EXERCISE GOAL
Reproduce every record below exactly as written, but leave out any pictures.

DATASET
□ □ □ □ □ □ □
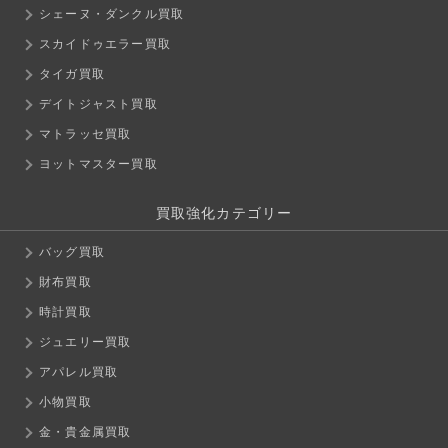
シェーヌ・ダンクル買取
スカイドゥエラー買取
タイガ買取
デイトジャスト買取
マトラッセ買取
ヨットマスター買取
買取強化カテゴリー
バッグ買取
財布買取
時計買取
ジュエリー買取
アパレル買取
小物買取
金・貴金属買取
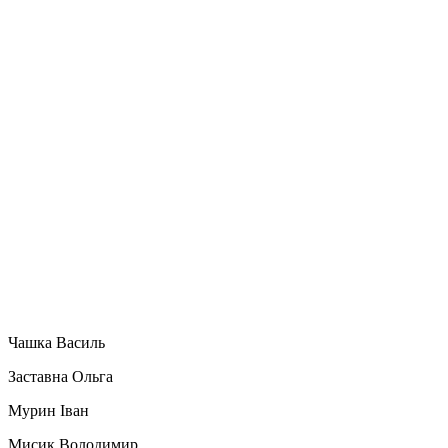
Чашка Василь
Заставна Ольга
Мурин Іван
Мисик Володимир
□ □ □ □ □ □ □
ANSWER FOR THE TASK
シェーヌ・ダンクル買取
スカイドゥエラー買取
タイガ買取
デイトジャスト買取
マトラッセ買取
ヨットマスター買取
買取強化カテゴリー
バッグ買取
財布買取
時計買取
ジュエリー買取
アパレル買取
小物買取
金・貴金属買取
Чашка Василь
Заставна Ольга
Мурин Іван
Мисик Володимир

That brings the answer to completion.